25 “Now I know that none of you among whom I have gone about preaching the kingdom will ever see me again. 26 Therefore, I declare to you today that I am innocent of the blood of any of you. 27 For I have not hesitated to proclaim to you the whole will of God. 28 Keep watch over yourselves and all the flock of which the Holy Spirit has made you overseers. Be shepherds of the church of God, which he bought with his own blood. 29 I know that after I leave, savage wolves will come in among you and will not spare the flock. 30 Even from your own number men will arise and distort the truth in order to draw away disciples after them. 31 So be on your guard! Remember that for three years I never stopped warning each of you night and day with tears.
32 “Now I commit you to God and to the word of his grace, which can build you up and give you an inheritance among all those who are sanctified. 33 I have not coveted anyone’s silver or gold or clothing. 34 You yourselves know that these hands of mine have supplied my own needs and the needs of my companions. 35 In everything I did, I showed you that by this kind of hard work we must help the weak, remembering the words the Lord Jesus himself said: ‘It is more blessed to give than to receive.’ ”
36 When Paul had finished speaking, he knelt down with all of them and prayed. 37 They all wept as they embraced him and kissed him. 38 What grieved them most was his statement that they would never see his face again. Then they accompanied him to the ship.
One of the beautiful things about Scripture is that God preserved the humanity and emotions of people on the pages of holy script. We may not know exactly what these people felt and thought, but we know humanity. We know emotion and pain and joy and hope and love.
Acts 20 is a painful and powerful reminder that God gives us people as gifts. It is His kindness to us to bring co-laborers and community to walk with us for some, or all, of our days. Paul knows his time with his friends, the Ephesians, in Ephesus is coming to an end, and the end of chapter 20 is a peek into the pain and grief of hard goodbyes.
So how does Paul do it? How is he able to develop such deep friendships with people, yet leave when the Spirit prompts him? Look at verse 24:
However, I consider my life worth nothing to me; my only aim is to finish the race and complete the task the Lord Jesus has given me—the task of testifying to the good news of God’s grace.
He considers his life worth nothing. His only aim is to finish well. He knows his purpose, his task, his calling. He knows his work is good. Humility. Faithfulness. Perseverance. Purpose. Devotion. The only way Paul is able to walk away from a place he loves is because he loves the One directing his steps more than anything else.
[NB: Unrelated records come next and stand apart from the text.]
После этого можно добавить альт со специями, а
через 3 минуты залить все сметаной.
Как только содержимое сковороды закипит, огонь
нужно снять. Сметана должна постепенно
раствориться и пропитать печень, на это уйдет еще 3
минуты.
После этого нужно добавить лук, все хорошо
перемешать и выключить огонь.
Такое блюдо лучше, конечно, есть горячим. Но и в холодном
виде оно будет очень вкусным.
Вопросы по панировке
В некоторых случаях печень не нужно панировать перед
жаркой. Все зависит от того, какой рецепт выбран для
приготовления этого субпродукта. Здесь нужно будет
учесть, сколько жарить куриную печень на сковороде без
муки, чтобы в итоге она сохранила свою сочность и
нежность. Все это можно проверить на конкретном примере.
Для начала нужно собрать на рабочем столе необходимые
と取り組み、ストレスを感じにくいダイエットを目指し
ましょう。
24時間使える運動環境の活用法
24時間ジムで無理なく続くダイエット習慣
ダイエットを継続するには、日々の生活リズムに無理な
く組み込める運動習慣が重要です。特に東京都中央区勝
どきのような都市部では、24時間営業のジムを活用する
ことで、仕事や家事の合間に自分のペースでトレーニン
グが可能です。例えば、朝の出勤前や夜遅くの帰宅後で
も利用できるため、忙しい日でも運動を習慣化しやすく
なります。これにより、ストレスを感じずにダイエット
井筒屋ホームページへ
What’s your aim? When you’re near the end of your life and goodbyes are inevitable, what’s the task you want to have completed? What’s the race you want to finish?
Run that race. Stay the course. Finish the work. It is a good, sacred work.
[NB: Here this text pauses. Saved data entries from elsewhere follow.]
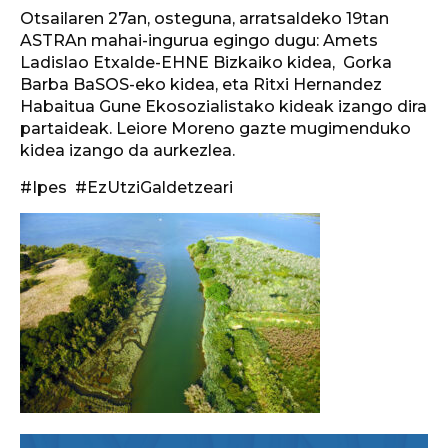
Otsailaren 27an, osteguna, arratsaldeko 19tan
ASTRAn mahai-ingurua egingo dugu: Amets
Ladislao Etxalde-EHNE Bizkaiko kidea, Gorka
Barba BaSOS-eko kidea, eta Ritxi Hernandez
Habaitua Gune Ekosozialistako kideak izango dira
partaideak. Leiore Moreno gazte mugimenduko
kidea izango da aurkezlea.
#Ipes #EzUtziGaldetzeari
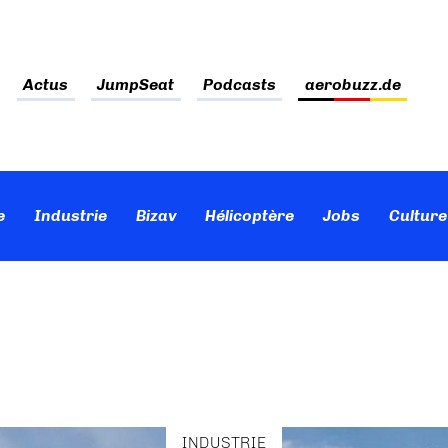
Actus
JumpSeat
Podcasts
aerobuzz.de
e
Industrie
Bizav
Hélicoptère
Jobs
Culture
INDUSTRIE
What do you learn about early Christian worship from this passage?
What’s one piece of encouragement or application you can take away from Paul’s life and ministry? Why do you think Paul never travelled alone?
What’s more important to Paul than his personal survival and friendships? Why? What is more important to you than these things?
Did You Know?
Scholars believe Paul spent around two years in Ephesus, from 53-55 AD. While most of the book of Acts tells Paul’s story without showing his emotional side, this story, as he gets on the ship to leave Ephesus, gives us a unique glimpse into how much Paul loved these people he had ministered to and alongside for the previous couple of years.